┌──
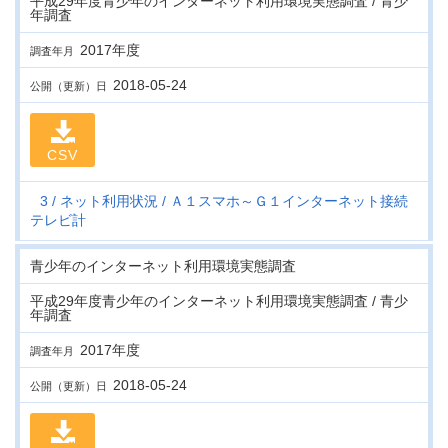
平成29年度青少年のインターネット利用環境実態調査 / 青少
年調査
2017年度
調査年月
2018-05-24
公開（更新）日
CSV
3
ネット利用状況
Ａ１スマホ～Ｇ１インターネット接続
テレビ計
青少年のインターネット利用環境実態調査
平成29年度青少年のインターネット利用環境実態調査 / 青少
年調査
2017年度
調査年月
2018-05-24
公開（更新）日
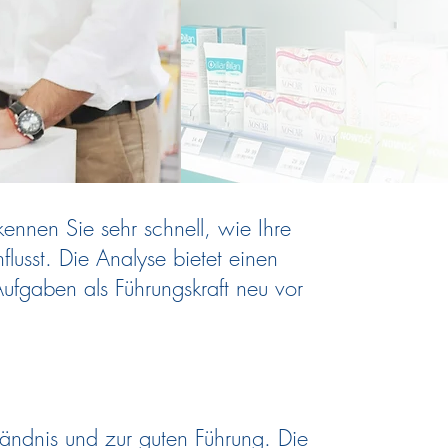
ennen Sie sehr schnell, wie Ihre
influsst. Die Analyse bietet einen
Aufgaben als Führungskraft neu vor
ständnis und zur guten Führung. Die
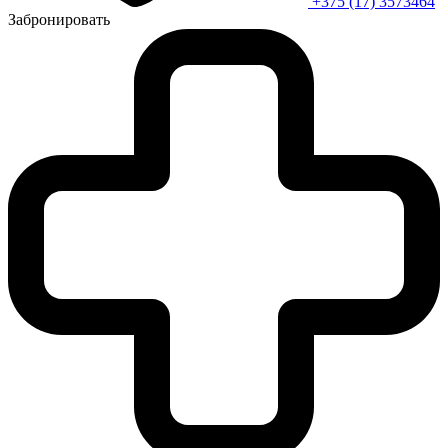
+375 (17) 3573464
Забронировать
└──
┌──
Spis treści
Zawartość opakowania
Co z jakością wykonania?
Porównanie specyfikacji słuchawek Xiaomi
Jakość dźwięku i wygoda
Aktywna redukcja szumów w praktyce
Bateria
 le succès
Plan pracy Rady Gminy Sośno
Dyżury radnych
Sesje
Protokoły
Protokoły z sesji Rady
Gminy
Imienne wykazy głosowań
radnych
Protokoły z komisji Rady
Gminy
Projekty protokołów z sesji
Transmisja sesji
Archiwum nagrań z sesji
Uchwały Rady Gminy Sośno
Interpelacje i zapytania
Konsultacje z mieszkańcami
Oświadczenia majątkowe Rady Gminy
└──
* Prompt *
Above are the records; copy from them only the lines starting at the one containing "influsst. Die Analyse bietet einen" and ending at the one containing "Забронировать", exactly and without pictures.

* Response below *
influsst. Die Analyse bietet einen
Aufgaben als Führungskraft neu vor
ständnis und zur guten Führung. Die
+375 (17) 3573464
Забронировать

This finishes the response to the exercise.